Assignment> Every entry needs to be written out again exactly, with its pictures removed.

● ● ● ● ●

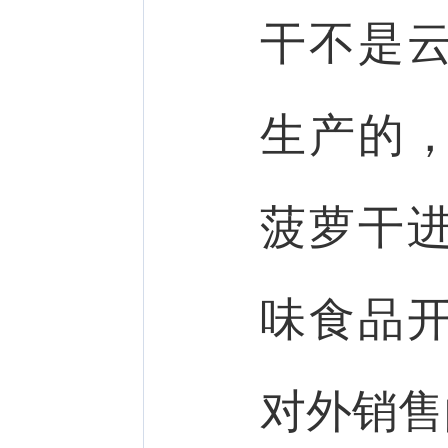
干不是
生产的
菠萝干
味食品
对外销售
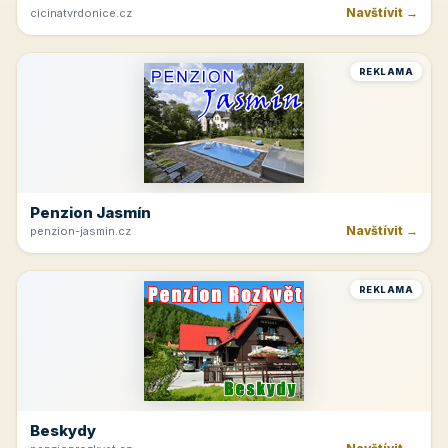
Navštívit →
cicinatvrdonice.cz
REKLAMA
Penzion Jasmín
Navštívit →
penzion-jasmin.cz
REKLAMA
Beskydy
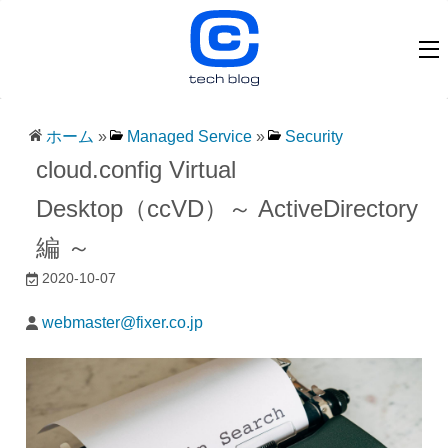
ホーム
»
Managed Service
»
Security
cloud.config Virtual
Desktop（ccVD）～ ActiveDirectory
編 ～
2020-10-07
webmaster@fixer.co.jp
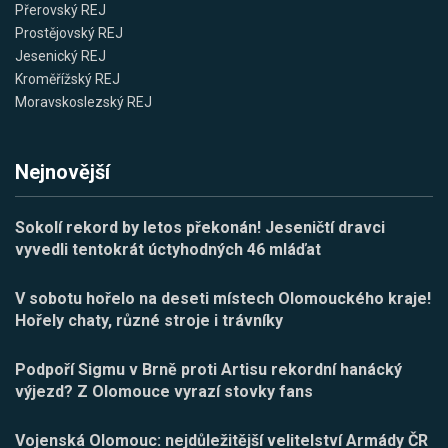
Přerovský REJ
Prostějovský REJ
Jesenický REJ
Kroměřížský REJ
Moravskoslezský REJ
Nejnovější
Sokolí rekord by letos překonán! Jeseničtí dravci
vyvedli tentokrát úctyhodných 46 mláďat
V sobotu hořelo na deseti místech Olomouckého kraje!
Hořely chaty, různé stroje i trávníky
Podpoří Sigmu v Brně proti Artisu rekordní hanácký
výjezd? Z Olomouce vyrazí stovky fans
Vojenská Olomouc: nejdůležitější velitelství Armády ČR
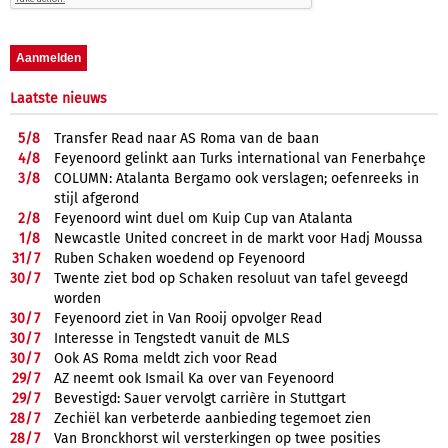
Laatste nieuws
5/
8
Transfer Read naar AS Roma van de baan
4/
8
Feyenoord gelinkt aan Turks international van Fenerbahçe
3/
8
COLUMN: Atalanta Bergamo ook verslagen; oefenreeks in
stijl afgerond
2/
8
Feyenoord wint duel om Kuip Cup van Atalanta
1/
8
Newcastle United concreet in de markt voor Hadj Moussa
31/
7
Ruben Schaken woedend op Feyenoord
30/
7
Twente ziet bod op Schaken resoluut van tafel geveegd
worden
30/
7
Feyenoord ziet in Van Rooij opvolger Read
30/
7
Interesse in Tengstedt vanuit de MLS
30/
7
Ook AS Roma meldt zich voor Read
29/
7
AZ neemt ook Ismail Ka over van Feyenoord
29/
7
Bevestigd: Sauer vervolgt carrière in Stuttgart
28/
7
Zechiël kan verbeterde aanbieding tegemoet zien
28/
7
Van Bronckhorst wil versterkingen op twee posities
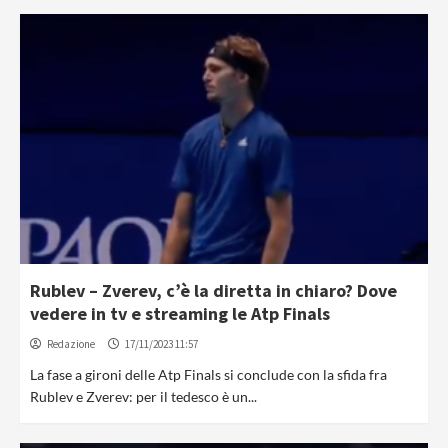
Rublev – Zverev, c’è la diretta in chiaro? Dove
vedere in tv e streaming le Atp Finals
Redazione
17/11/2023 11:57
La fase a gironi delle Atp Finals si conclude con la sfida fra
Rublev e Zverev: per il tedesco è un...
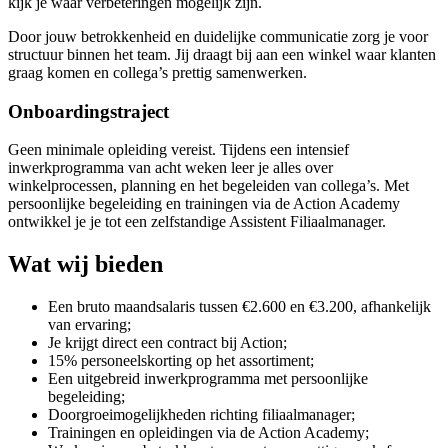
kijk je waar verbeteringen mogelijk zijn.
Door jouw betrokkenheid en duidelijke communicatie zorg je voor
structuur binnen het team. Jij draagt bij aan een winkel waar klanten
graag komen en collega’s prettig samenwerken.
Onboardingstraject
Geen minimale opleiding vereist. Tijdens een intensief
inwerkprogramma van acht weken leer je alles over
winkelprocessen, planning en het begeleiden van collega’s. Met
persoonlijke begeleiding en trainingen via de Action Academy
ontwikkel je je tot een zelfstandige Assistent Filiaalmanager.
Wat wij bieden
Een bruto maandsalaris tussen €2.600 en €3.200, afhankelijk
van ervaring;
Je krijgt direct een contract bij Action;
15% personeelskorting op het assortiment;
Een uitgebreid inwerkprogramma met persoonlijke
begeleiding;
Doorgroeimogelijkheden richting filiaalmanager;
Trainingen en opleidingen via de Action Academy;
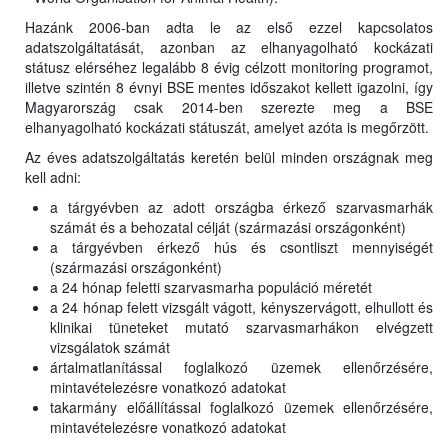
Hazánk 2006-ban adta le az első ezzel kapcsolatos
adatszolgáltatását, azonban az elhanyagolható kockázati
státusz elérséhez legalább 8 évig célzott monitoring programot,
illetve szintén 8 évnyi BSE mentes időszakot kellett igazolni, így
Magyarország csak 2014-ben szerezte meg a BSE
elhanyagolható kockázati státuszát, amelyet azóta is megőrzött.
Az éves adatszolgáltatás keretén belül minden országnak meg
kell adni:
a tárgyévben az adott országba érkező szarvasmarhák
számát és a behozatal célját (származási országonként)
a tárgyévben érkező hús és csontliszt mennyiségét
(származási országonként)
a 24 hónap feletti szarvasmarha populáció méretét
a 24 hónap felett vizsgált vágott, kényszervágott, elhullott és
klinikai tüneteket mutató szarvasmarhákon elvégzett
vizsgálatok számát
ártalmatlanítással foglalkozó üzemek ellenőrzésére,
mintavételezésre vonatkozó adatokat
takarmány előállítással foglalkozó üzemek ellenőrzésére,
mintavételezésre vonatkozó adatokat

● ● ● ● ●

Response to the exercise>
干不是
生产的
菠萝干
味食品
对外销售
Navštívit →
cicinatvrdonice.cz
REKLAMA
Penzion Jasmín
Navštívit →
penzion-jasmin.cz
REKLAMA
Beskydy
ホーム
»
Managed Service
»
Security
cloud.config Virtual
Desktop（ccVD）～ ActiveDirectory
編 ～
2020-10-07
webmaster@fixer.co.jp
Přerovský REJ
Prostějovský REJ
Jesenický REJ
Kroměřížský REJ
Moravskoslezský REJ
Nejnovější
Sokolí rekord by letos překonán! Jeseničtí dravci
vyvedli tentokrát úctyhodných 46 mláďat
V sobotu hořelo na deseti místech Olomouckého kraje!
Hořely chaty, různé stroje i trávníky
Podpoří Sigmu v Brně proti Artisu rekordní hanácký
výjezd? Z Olomouce vyrazí stovky fans
Vojenská Olomouc: nejdůležitější velitelství Armády ČR
Laatste nieuws
5/
8
Transfer Read naar AS Roma van de baan
4/
8
Feyenoord gelinkt aan Turks international van Fenerbahçe
3/
8
COLUMN: Atalanta Bergamo ook verslagen; oefenreeks in
stijl afgerond
2/
8
Feyenoord wint duel om Kuip Cup van Atalanta
1/
8
Newcastle United concreet in de markt voor Hadj Moussa
31/
7
Ruben Schaken woedend op Feyenoord
30/
7
Twente ziet bod op Schaken resoluut van tafel geveegd
worden
30/
7
Feyenoord ziet in Van Rooij opvolger Read
30/
7
Interesse in Tengstedt vanuit de MLS
30/
7
Ook AS Roma meldt zich voor Read
29/
7
AZ neemt ook Ismail Ka over van Feyenoord
29/
7
Bevestigd: Sauer vervolgt carrière in Stuttgart
28/
7
Zechiël kan verbeterde aanbieding tegemoet zien
28/
7
Van Bronckhorst wil versterkingen op twee posities
Rublev – Zverev, c’è la diretta in chiaro? Dove
vedere in tv e streaming le Atp Finals
Redazione
17/11/2023 11:57
La fase a gironi delle Atp Finals si conclude con la sfida fra
Rublev e Zverev: per il tedesco è un...
kijk je waar verbeteringen mogelijk zijn.
Door jouw betrokkenheid en duidelijke communicatie zorg je voor
structuur binnen het team. Jij draagt bij aan een winkel waar klanten
graag komen en collega’s prettig samenwerken.
Onboardingstraject
Geen minimale opleiding vereist. Tijdens een intensief
inwerkprogramma van acht weken leer je alles over
winkelprocessen, planning en het begeleiden van collega’s. Met
persoonlijke begeleiding en trainingen via de Action Academy
ontwikkel je je tot een zelfstandige Assistent Filiaalmanager.
Wat wij bieden
Een bruto maandsalaris tussen €2.600 en €3.200, afhankelijk
van ervaring;
Je krijgt direct een contract bij Action;
15% personeelskorting op het assortiment;
Een uitgebreid inwerkprogramma met persoonlijke
begeleiding;
Doorgroeimogelijkheden richting filiaalmanager;
Trainingen en opleidingen via de Action Academy;
Hazánk 2006-ban adta le az első ezzel kapcsolatos
adatszolgáltatását, azonban az elhanyagolható kockázati
státusz elérséhez legalább 8 évig célzott monitoring programot,
illetve szintén 8 évnyi BSE mentes időszakot kellett igazolni, így
Magyarország csak 2014-ben szerezte meg a BSE
elhanyagolható kockázati státuszát, amelyet azóta is megőrzött.
Az éves adatszolgáltatás keretén belül minden országnak meg
kell adni:
a tárgyévben az adott országba érkező szarvasmarhák
számát és a behozatal célját (származási országonként)
a tárgyévben érkező hús és csontliszt mennyiségét
(származási országonként)
a 24 hónap feletti szarvasmarha populáció méretét
a 24 hónap felett vizsgált vágott, kényszervágott, elhullott és
klinikai tüneteket mutató szarvasmarhákon elvégzett
vizsgálatok számát
ártalmatlanítással foglalkozó üzemek ellenőrzésére,
mintavételezésre vonatkozó adatokat
takarmány előállítással foglalkozó üzemek ellenőrzésére,
mintavételezésre vonatkozó adatokat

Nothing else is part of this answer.